◆ RECORD EXCERPTS
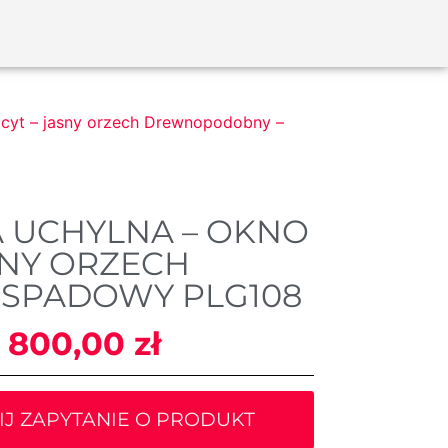
acyt – jasny orzech Drewnopodobny –
A UCHYLNA – OKNO
SNY ORZECH
SPADOWY PLG108
5 800,00
zł
IJ ZAPYTANIE O PRODUKT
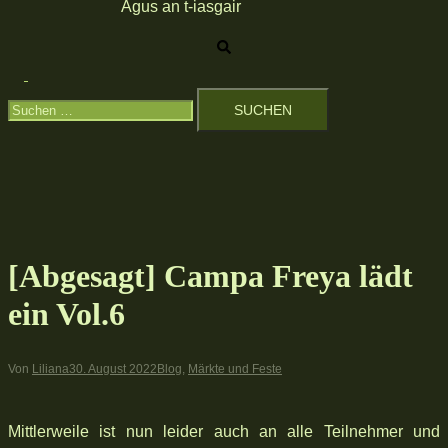
Agus an t-iasgair
Suche
Menü
Suchen
umschalten
nach:
[Abgesagt] Campa Freya lädt
ein Vol.6
Von
Liliana
30. August 2022
Blog
,
Märkte und Feste
Mittlerweile ist nun leider auch an alle Teilnehmer und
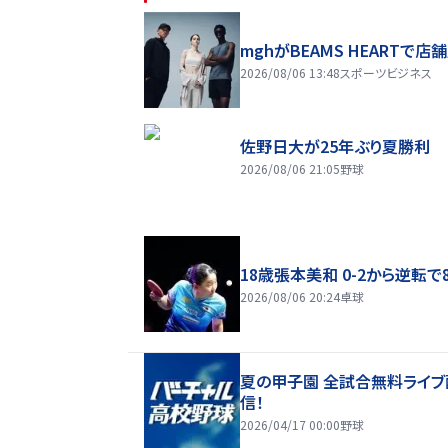
mghがBEAMS HEARTで店
2026/08/06 13:48
スポーツビジネス
佐野日大が25年ぶり夏勝利
2026/08/06 21:05
野球
18歳張本美和 0-2から逆転で
2026/08/06 20:24
卓球
夏の甲子園 全試合無料ライブ
信！
2026/04/17 00:00
野球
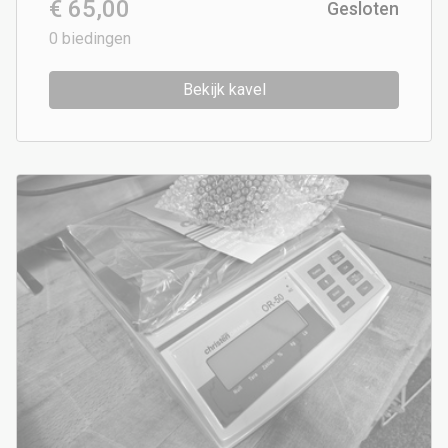
€ 65,00
Gesloten
0
biedingen
Bekijk kavel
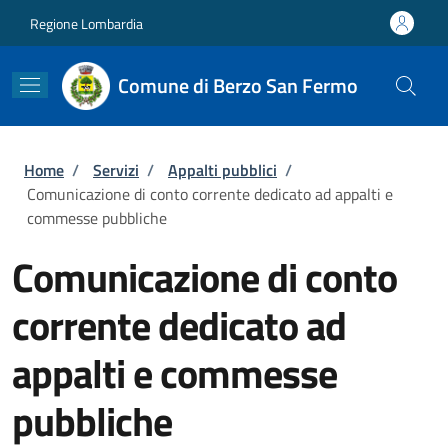
Salta al contenuto principale
Skip to footer content
Regione Lombardia
Comune di Berzo San Fermo
Briciole di pane
Home
/
Servizi
/
Appalti pubblici
/
Comunicazione di conto corrente dedicato ad appalti e
commesse pubbliche
Comunicazione di conto
corrente dedicato ad
appalti e commesse
pubbliche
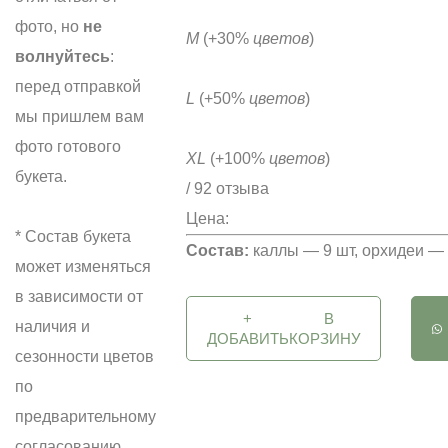
фото, но
не
M
(+30%
цветов
)
волнуйтесь
:
перед отправкой
L
(+50%
цветов
)
мы пришлем вам
фото готового
XL
(+100%
цветов
)
букета.
/ 92 отзыва
Цена:
* Состав букета
Состав:
каллы — 9 шт, орхидеи — 
может изменяться
в зависимости от
+
В
наличия и
ДОБАВИТЬ
КОРЗИНУ
сезонности цветов
по
предварительному
согласованию.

◆ AIM OF THE EXERCISE
Your copy should match the entries above exactly and contain no pictures.

◆ ANSWER SECTION
acyt – jasny orzech Drewnopodobny –
A UCHYLNA – OKNO
SNY ORZECH
SPADOWY PLG108
5 800,00
zł
IJ ZAPYTANIE O PRODUKT
Agus an t-iasgair
Suche
Menü
Suchen
umschalten
nach:
[Abgesagt] Campa Freya lädt
ein Vol.6
Von
Liliana
30. August 2022
Blog
,
Märkte und Feste
Mittlerweile ist nun leider auch an alle Teilnehmer und
mghがBEAMS HEARTで店
2026/08/06 13:48
スポーツビジネス
佐野日大が25年ぶり夏勝利
2026/08/06 21:05
野球
18歳張本美和 0-2から逆転で
2026/08/06 20:24
卓球
夏の甲子園 全試合無料ライブ
信！
2026/04/17 00:00
野球
€ 65,00
Gesloten
0
biedingen
Bekijk kavel
Salta al contenuto principale
Skip to footer content
Regione Lombardia
Comune di Berzo San Fermo
Briciole di pane
Home
/
Servizi
/
Appalti pubblici
/
Comunicazione di conto corrente dedicato ad appalti e
commesse pubbliche
Comunicazione di conto
corrente dedicato ad
appalti e commesse
pubbliche
фото, но
не
M
(+30%
цветов
)
волнуйтесь
:
перед отправкой
L
(+50%
цветов
)
мы пришлем вам
фото готового
XL
(+100%
цветов
)
букета.
/ 92 отзыва
Цена:
* Состав букета
Состав:
каллы — 9 шт, орхидеи — 
может изменяться
в зависимости от
+
В
наличия и
ДОБАВИТЬ
КОРЗИНУ
сезонности цветов
по
предварительному
согласованию.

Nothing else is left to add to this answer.